I’m trying to training yolov5 model with sagemaker using s3 bucket data.
The total size of the training data stored in S3 exceeds 100 GB, so I am trying to use Pipe mode to load the data.
the main code is here:
import sagemaker
from sagemaker.pytorch import PyTorch
from sagemaker.inputs import TrainingInput
sagemaker_session = sagemaker.Session()
bucket = 'sdij-ml'
prefix = 'yolov5-training'
role = sagemaker.get_execution_role()
estimator = PyTorch(
entry_point='train.py',
source_dir='/root/yolov5',
role=role,
framework_version='2.2',
py_version='py310',
instance_count=1,
instance_type='ml.p3.2xlarge',
hyperparameters={
'img': 960,
'batch': 32,
'epochs': 100,
'data': 'data.yaml',
'device': 0,
'weights': 'yolov5l.pt',
'project': '/opt/ml/model',
'name': 'SDIJ_Textbook'
}
)
train_input = TrainingInput(
f's3://{bucket}/textbook/Dataset/train/',
distribution='FullyReplicated',
content_type='application/x-image',
s3_data_type='S3Prefix',
input_mode='Pipe'
)
val_input = TrainingInput(
f's3://{bucket}/textbook/Dataset/valid/',
distribution='FullyReplicated',
content_type='application/x-image',
s3_data_type='S3Prefix',
input_mode='Pipe'
)
estimator.fit({'train': train_input, 'val': val_input})
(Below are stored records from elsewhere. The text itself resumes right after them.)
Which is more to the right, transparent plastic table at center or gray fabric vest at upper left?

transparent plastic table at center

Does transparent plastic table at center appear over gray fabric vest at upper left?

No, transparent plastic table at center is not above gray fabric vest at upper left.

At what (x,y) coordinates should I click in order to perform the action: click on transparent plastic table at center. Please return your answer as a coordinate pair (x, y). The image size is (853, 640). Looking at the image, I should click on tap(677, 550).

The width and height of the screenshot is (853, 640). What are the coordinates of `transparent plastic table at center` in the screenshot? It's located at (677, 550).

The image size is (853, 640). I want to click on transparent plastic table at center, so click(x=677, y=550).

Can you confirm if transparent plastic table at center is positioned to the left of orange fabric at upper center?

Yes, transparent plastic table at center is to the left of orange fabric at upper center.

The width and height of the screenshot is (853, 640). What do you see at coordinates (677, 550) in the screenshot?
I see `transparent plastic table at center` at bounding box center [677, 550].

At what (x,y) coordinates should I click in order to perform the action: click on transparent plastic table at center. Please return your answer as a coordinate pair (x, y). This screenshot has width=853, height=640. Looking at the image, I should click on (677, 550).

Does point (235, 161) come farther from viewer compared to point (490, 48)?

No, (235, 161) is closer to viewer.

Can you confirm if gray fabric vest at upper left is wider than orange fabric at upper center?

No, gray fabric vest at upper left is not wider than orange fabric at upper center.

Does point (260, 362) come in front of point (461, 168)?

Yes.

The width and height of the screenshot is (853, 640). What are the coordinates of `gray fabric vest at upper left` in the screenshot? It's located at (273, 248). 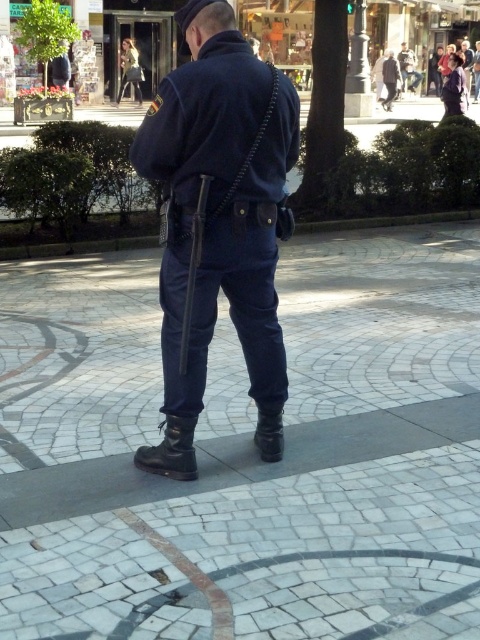 Question: Does navy blue fabric uniform at center have a greater width compared to polished metal pole at upper center?

Choices:
 (A) no
 (B) yes

Answer: (A)

Question: Which of the following is the closest to the observer?

Choices:
 (A) (78, 339)
 (B) (468, 51)
 (C) (420, 74)
 (D) (456, 99)

Answer: (A)

Question: Estimate the real-world distances between objects in this image. Which object is closer to the dark blue fabric uniform at center?

Choices:
 (A) matte blue uniform at center
 (B) polished metal pole at upper center

Answer: (B)

Question: Which point appears farthest from the camera in this image?

Choices:
 (A) (414, 74)
 (B) (394, 97)
 (C) (459, 88)

Answer: (A)

Question: Can you confirm if polished metal pole at upper center is positioned to the left of dark blue uniform at center?

Choices:
 (A) no
 (B) yes

Answer: (B)

Question: Is white stone pavement at center wider than navy blue fabric uniform at center?

Choices:
 (A) no
 (B) yes

Answer: (B) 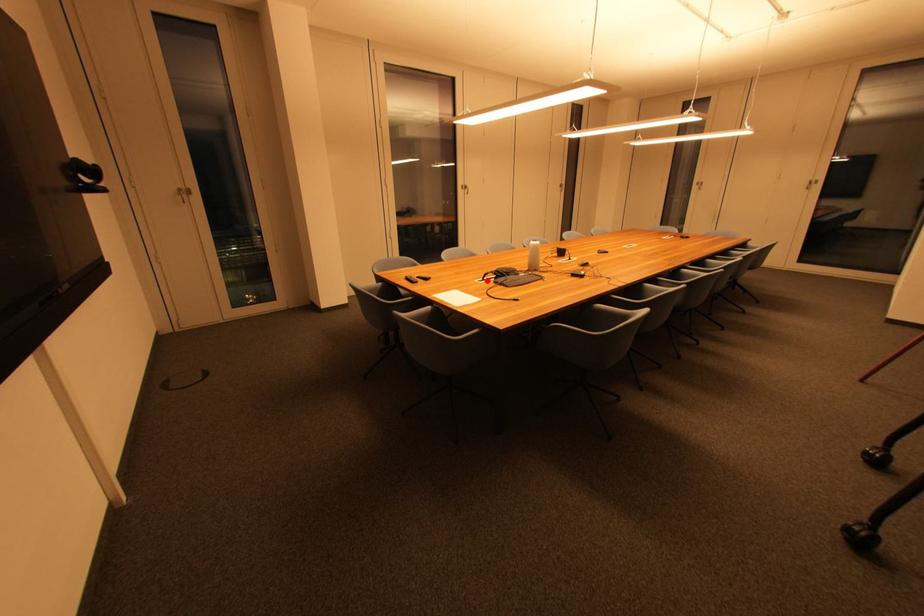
and the data.yaml file is here :
names:
- Problem
- Problem_no
- Meta_data
- Problem_source
- Page_num
- Theme
- Solution_no
- Solution
- Solution_broken
- Problem_broken
nc: 10
train: /opt/ml/input/data/train
val: /opt/ml/input/data/val
test: /opt/ml/input/data/test
The error appears as follows. I believe the dataset downloaded from S3 is not being recognized properly. Which part of the code might be causing this issue?
Traceback (most recent call last):
File "/opt/ml/code/train.py", line 852, in <module>
main(opt)
File "/opt/ml/code/train.py", line 627, in main
train(opt.hyp, opt, device, callbacks)
File "/opt/ml/code/train.py", line 176, in train
data_dict = data_dict or check_dataset(data) # check if None
File "/opt/ml/code/utils/general.py", line 563, in check_dataset
raise Exception("Dataset not found ❌")
Exception: Dataset not found ❌
2024-07-02 18:20:27,719 sagemaker-training-toolkit INFO Waiting for the process to finish and give a return code.
2024-07-02 18:20:27,719 sagemaker-training-toolkit INFO Done waiting for a return code. Received 1 from exiting process.
2024-07-02 18:20:27,719 sagemaker-training-toolkit ERROR Reporting training FAILURE
2024-07-02 18:20:27,720 sagemaker-training-toolkit ERROR ExecuteUserScriptError:
ExitCode 1
ErrorMessage "raise Exception("Dataset not found ❌")
Exception: Dataset not found ❌"
Command "/opt/conda/bin/python3.10 train.py --batch 32 --data data.yaml --device 0 --epochs 100 --img 960 --name SDIJ_Textbook --project /opt/ml/model --weights yolov5l.pt"
2024-07-02 18:20:27,720 sagemaker-training-toolkit ERROR Encountered exit_code 1
2024-07-02 18:20:36 Uploading - Uploading generated training model
2024-07-02 18:20:45 Failed - Training job failed